• _Supplied data_
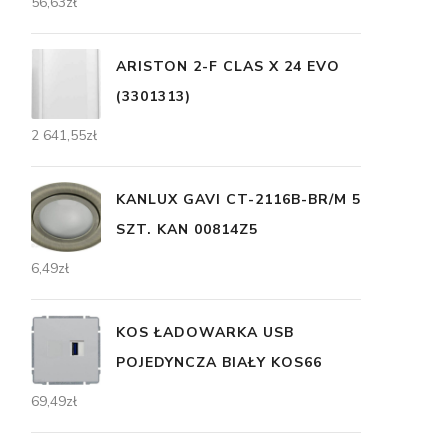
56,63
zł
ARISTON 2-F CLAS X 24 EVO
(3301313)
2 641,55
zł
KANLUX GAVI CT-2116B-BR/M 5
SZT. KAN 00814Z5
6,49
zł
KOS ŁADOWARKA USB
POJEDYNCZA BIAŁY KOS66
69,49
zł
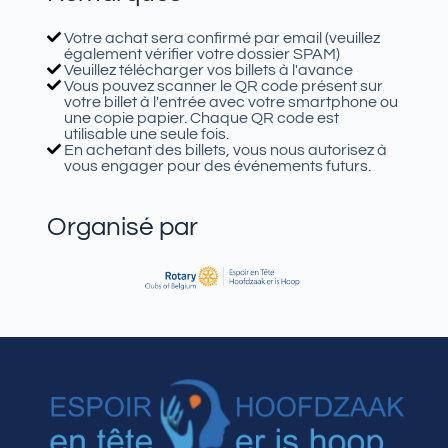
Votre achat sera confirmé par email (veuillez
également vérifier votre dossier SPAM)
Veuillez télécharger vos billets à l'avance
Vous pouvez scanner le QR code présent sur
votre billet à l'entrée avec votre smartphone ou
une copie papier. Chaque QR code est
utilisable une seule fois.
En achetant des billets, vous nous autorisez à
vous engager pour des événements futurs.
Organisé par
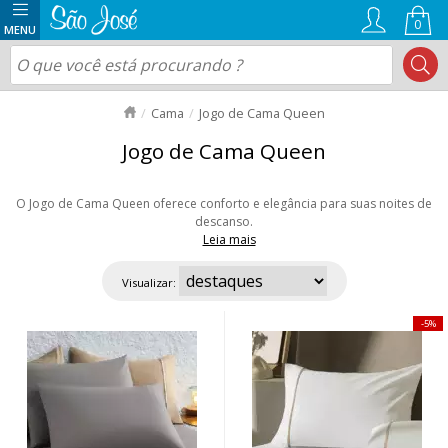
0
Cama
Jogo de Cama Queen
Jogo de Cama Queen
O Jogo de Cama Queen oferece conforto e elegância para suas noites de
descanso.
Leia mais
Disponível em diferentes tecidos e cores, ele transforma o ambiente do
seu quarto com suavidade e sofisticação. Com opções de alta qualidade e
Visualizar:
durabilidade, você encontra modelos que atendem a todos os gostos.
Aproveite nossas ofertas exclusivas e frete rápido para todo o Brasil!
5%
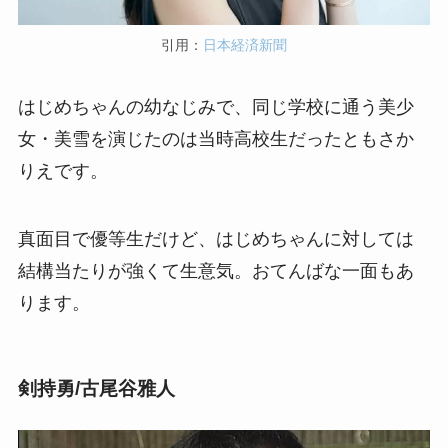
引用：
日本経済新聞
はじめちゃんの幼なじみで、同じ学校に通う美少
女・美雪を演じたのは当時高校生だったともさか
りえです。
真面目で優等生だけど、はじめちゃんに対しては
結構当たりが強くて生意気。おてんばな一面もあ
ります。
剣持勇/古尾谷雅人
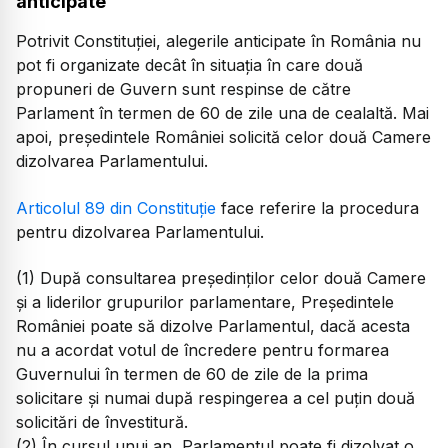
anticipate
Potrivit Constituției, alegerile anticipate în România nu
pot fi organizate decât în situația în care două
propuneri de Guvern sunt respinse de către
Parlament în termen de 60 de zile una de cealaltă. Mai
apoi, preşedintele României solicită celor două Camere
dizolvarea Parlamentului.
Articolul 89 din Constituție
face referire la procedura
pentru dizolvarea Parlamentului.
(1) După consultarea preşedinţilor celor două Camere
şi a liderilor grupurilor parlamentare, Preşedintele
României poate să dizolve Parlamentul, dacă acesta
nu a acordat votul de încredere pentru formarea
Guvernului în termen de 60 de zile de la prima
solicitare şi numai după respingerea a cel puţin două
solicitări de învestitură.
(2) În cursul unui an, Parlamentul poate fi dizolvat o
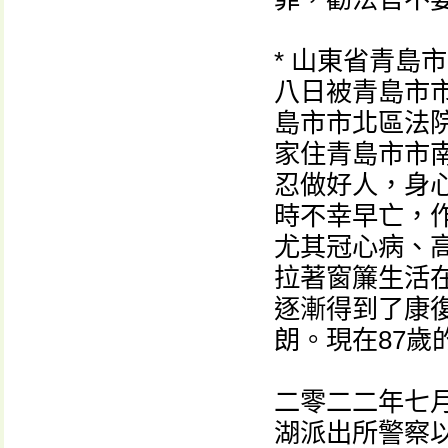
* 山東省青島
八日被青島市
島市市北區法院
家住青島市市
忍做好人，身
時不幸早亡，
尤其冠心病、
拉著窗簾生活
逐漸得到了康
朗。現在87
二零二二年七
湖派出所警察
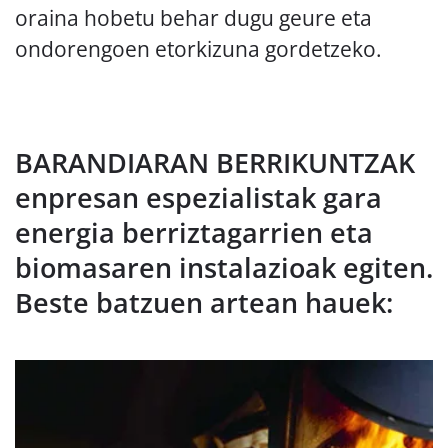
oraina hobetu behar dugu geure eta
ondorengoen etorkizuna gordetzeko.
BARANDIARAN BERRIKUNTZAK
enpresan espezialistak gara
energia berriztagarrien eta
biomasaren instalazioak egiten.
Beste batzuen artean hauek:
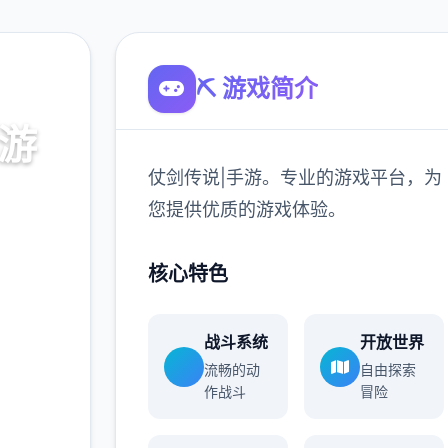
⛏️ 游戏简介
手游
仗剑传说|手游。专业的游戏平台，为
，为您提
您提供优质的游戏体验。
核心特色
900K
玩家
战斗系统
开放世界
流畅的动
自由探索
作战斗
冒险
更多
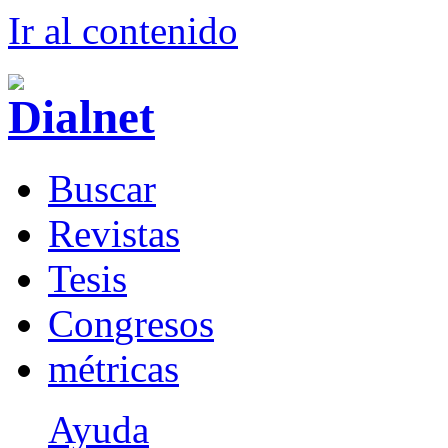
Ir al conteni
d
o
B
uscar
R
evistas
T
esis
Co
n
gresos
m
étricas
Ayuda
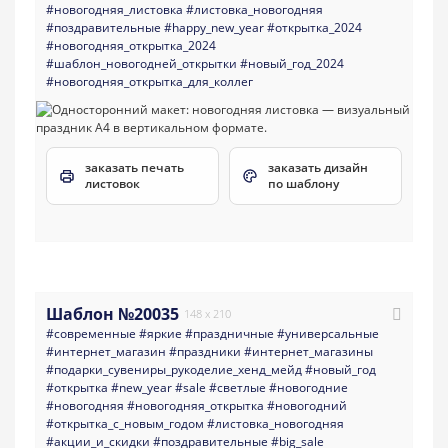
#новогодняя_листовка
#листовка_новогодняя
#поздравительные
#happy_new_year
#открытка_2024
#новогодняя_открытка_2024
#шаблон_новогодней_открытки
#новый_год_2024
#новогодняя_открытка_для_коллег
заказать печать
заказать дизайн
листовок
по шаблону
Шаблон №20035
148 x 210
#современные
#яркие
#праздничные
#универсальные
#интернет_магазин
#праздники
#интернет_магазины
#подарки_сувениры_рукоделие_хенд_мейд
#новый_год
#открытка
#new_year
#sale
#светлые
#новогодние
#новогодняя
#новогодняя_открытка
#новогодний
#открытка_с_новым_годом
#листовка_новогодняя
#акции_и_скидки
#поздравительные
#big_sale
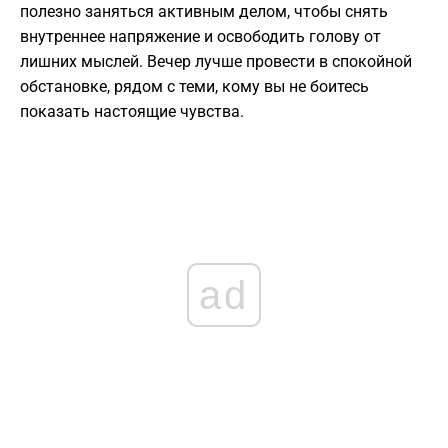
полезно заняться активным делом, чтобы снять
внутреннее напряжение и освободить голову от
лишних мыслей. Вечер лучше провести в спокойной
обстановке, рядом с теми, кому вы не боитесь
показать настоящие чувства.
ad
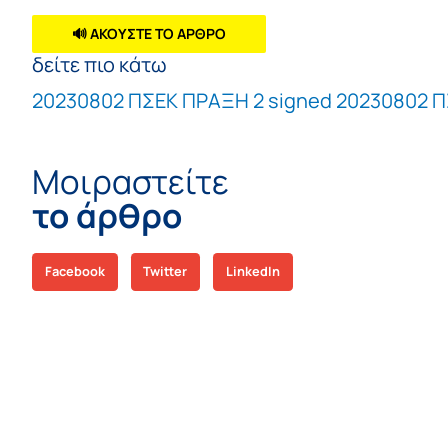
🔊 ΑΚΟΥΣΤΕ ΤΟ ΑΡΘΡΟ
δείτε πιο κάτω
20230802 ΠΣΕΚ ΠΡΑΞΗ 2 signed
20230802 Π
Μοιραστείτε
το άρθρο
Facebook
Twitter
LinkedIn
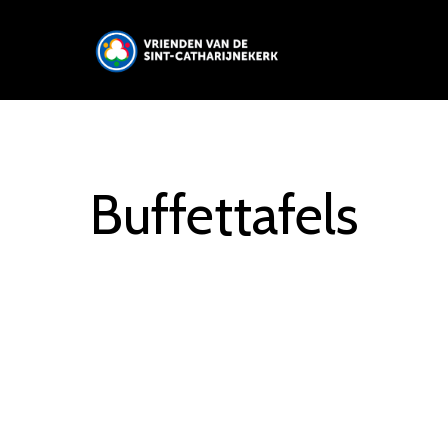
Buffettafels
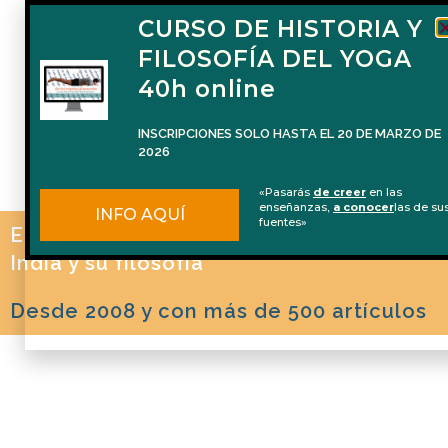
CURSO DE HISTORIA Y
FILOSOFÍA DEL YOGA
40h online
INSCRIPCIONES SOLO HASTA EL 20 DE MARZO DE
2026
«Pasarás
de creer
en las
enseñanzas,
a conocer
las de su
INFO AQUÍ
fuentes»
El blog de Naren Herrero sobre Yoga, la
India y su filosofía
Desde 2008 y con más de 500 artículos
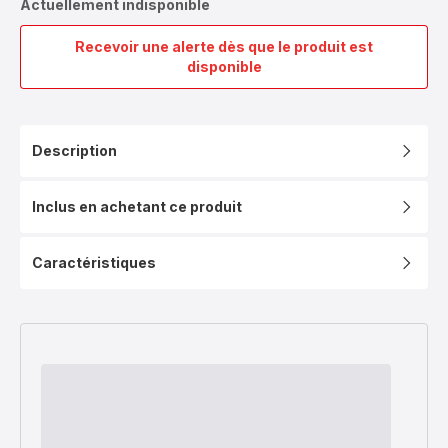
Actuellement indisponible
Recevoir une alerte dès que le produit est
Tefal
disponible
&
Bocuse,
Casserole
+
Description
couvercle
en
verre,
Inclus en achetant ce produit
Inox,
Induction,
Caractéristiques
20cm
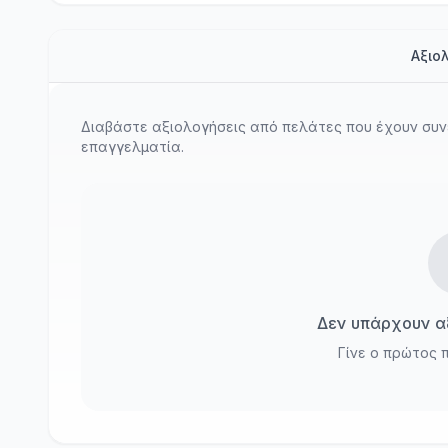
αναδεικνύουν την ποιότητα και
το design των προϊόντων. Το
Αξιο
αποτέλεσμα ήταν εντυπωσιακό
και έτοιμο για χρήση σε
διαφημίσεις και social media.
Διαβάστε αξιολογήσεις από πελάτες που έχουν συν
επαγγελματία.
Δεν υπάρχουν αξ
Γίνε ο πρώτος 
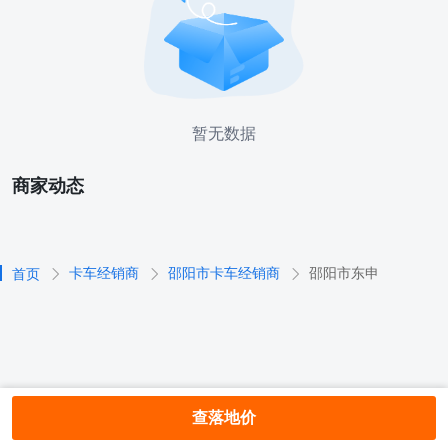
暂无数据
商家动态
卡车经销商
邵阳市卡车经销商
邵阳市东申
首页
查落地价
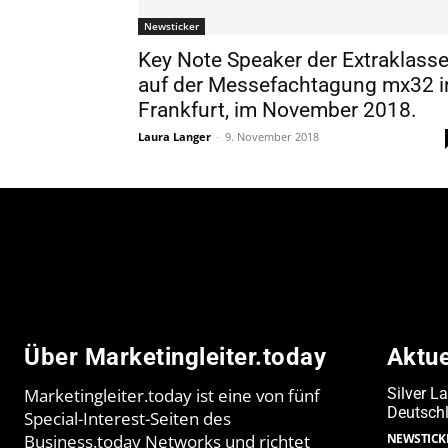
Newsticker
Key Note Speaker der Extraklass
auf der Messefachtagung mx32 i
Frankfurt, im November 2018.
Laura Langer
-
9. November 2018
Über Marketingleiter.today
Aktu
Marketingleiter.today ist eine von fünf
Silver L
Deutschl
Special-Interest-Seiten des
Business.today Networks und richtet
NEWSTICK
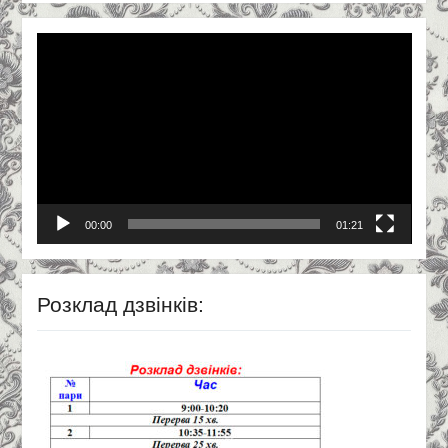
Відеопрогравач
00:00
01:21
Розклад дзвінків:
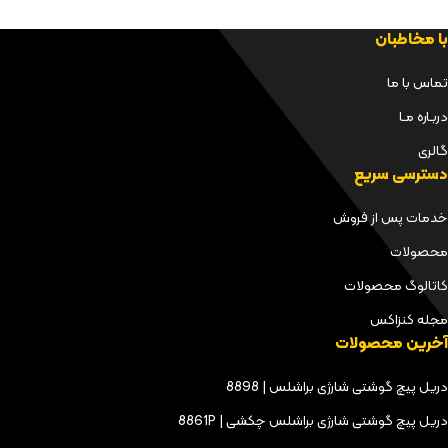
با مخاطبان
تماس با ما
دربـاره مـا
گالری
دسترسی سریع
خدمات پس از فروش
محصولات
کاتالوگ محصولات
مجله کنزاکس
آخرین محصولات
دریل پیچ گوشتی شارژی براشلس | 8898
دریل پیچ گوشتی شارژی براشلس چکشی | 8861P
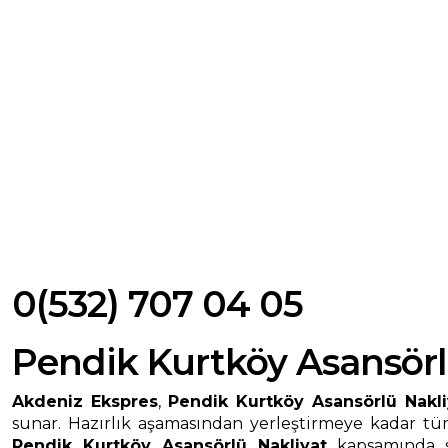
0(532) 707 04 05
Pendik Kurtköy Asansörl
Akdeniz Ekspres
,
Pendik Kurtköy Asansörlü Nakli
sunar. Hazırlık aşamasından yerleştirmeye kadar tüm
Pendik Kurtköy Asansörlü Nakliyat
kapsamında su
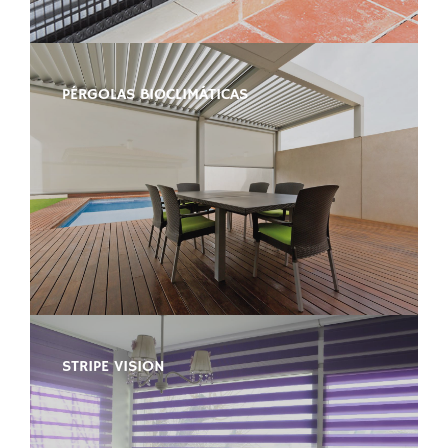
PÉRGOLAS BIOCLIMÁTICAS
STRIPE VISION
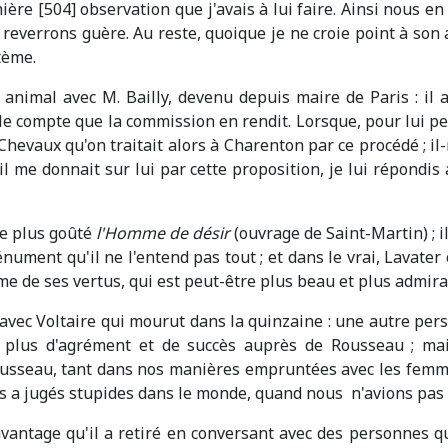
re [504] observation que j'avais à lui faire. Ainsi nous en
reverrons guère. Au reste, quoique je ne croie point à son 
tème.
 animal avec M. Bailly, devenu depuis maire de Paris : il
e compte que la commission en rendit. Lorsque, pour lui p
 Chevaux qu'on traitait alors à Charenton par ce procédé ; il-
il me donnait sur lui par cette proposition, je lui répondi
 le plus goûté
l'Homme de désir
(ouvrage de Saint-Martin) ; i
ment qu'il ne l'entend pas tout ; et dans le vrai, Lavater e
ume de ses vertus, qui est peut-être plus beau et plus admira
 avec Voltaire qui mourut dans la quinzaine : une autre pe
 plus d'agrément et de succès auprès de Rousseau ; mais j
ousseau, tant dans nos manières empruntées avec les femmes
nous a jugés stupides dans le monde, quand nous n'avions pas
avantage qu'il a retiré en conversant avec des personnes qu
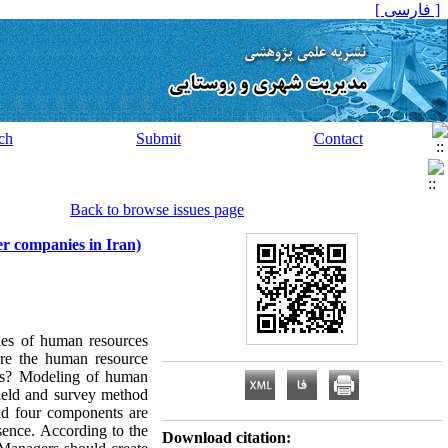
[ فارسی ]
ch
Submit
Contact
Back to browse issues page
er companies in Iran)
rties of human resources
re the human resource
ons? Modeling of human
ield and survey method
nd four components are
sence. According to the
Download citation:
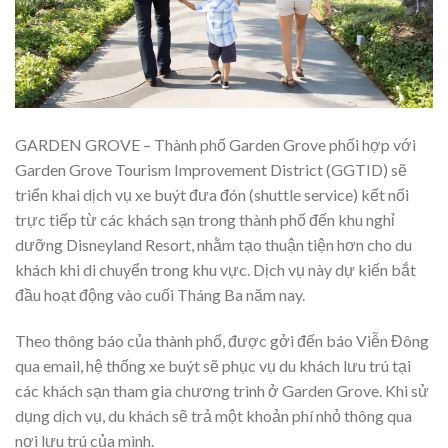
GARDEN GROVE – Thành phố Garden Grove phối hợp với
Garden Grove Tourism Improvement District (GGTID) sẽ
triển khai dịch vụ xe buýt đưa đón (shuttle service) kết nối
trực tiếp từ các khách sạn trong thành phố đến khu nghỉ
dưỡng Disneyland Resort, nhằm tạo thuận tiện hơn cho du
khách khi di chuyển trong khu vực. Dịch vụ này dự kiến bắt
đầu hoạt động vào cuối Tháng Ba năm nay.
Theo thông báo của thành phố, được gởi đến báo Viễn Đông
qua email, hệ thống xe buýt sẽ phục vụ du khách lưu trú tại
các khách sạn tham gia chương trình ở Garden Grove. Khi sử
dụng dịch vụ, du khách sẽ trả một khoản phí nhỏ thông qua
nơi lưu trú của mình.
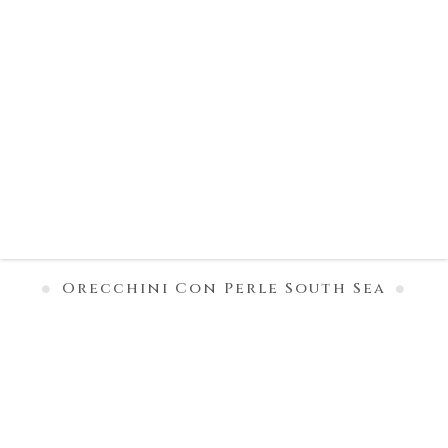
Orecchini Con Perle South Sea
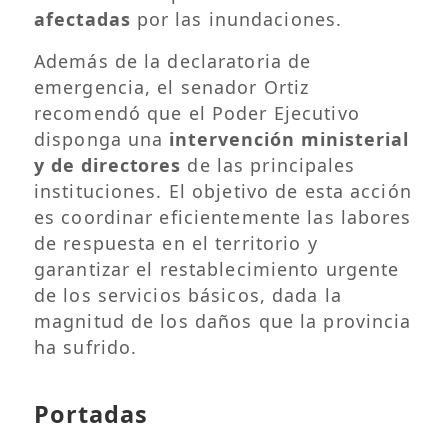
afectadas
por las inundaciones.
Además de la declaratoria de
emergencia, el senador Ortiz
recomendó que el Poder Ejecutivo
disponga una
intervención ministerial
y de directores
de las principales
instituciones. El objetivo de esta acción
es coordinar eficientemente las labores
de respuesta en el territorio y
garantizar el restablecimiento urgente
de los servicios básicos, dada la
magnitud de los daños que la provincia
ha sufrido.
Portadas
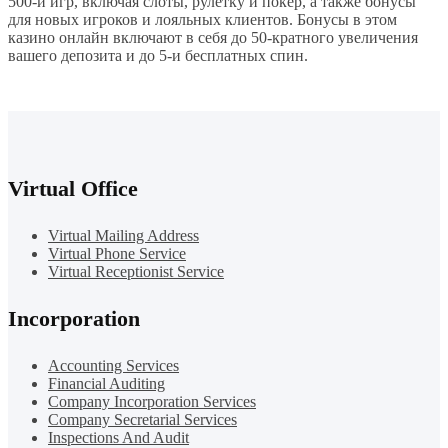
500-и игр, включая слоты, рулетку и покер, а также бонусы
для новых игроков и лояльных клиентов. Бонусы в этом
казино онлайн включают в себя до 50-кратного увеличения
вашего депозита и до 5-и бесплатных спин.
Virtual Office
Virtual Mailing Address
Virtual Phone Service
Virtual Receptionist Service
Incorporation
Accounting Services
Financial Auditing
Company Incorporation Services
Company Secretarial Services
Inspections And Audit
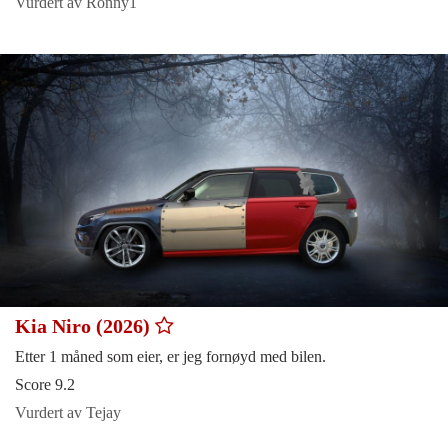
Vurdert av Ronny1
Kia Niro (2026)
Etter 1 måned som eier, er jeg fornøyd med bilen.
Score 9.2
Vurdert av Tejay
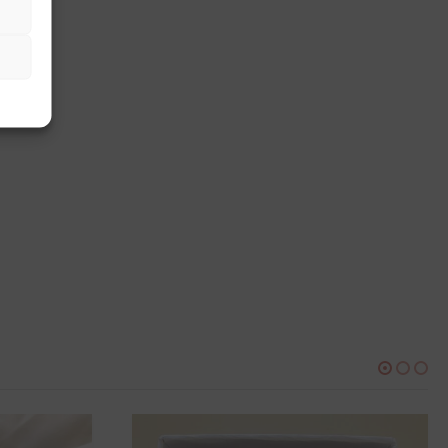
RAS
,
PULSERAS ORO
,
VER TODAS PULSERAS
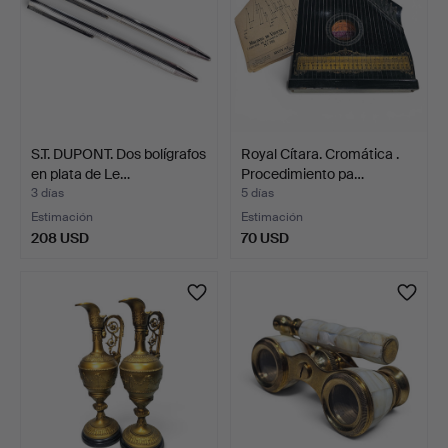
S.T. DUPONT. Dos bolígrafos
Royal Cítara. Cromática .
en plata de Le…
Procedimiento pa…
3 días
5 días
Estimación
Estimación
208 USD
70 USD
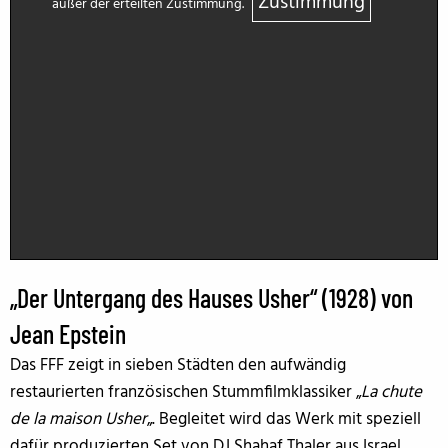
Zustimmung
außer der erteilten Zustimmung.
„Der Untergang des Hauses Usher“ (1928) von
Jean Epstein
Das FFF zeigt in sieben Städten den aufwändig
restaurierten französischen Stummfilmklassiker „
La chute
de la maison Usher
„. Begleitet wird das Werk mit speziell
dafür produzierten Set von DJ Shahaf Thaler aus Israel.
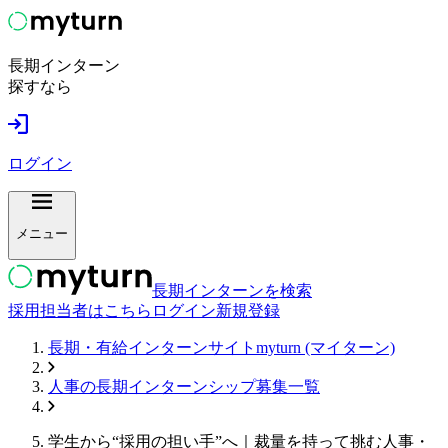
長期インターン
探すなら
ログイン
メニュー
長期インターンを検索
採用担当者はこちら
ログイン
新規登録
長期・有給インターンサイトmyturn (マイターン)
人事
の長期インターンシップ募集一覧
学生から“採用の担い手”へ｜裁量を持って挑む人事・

• _What needs to be done_
In the records above, take every line from the opening one through the line with "En achetant des" and repeat it exactly; pictures are not part of the copy.

• _Reply to the exercise_
56,63
zł
ARISTON 2-F CLAS X 24 EVO
(3301313)
2 641,55
zł
KANLUX GAVI CT-2116B-BR/M 5
SZT. KAN 00814Z5
6,49
zł
KOS ŁADOWARKA USB
POJEDYNCZA BIAŁY KOS66
69,49
zł
Votre achat sera confirmé par email (veuillez
également vérifier votre dossier SPAM)
Veuillez télécharger vos billets à l'avance
Vous pouvez scanner le QR code présent sur
votre billet à l'entrée avec votre smartphone ou
une copie papier. Chaque QR code est
utilisable une seule fois.
En achetant des billets, vous nous autorisez à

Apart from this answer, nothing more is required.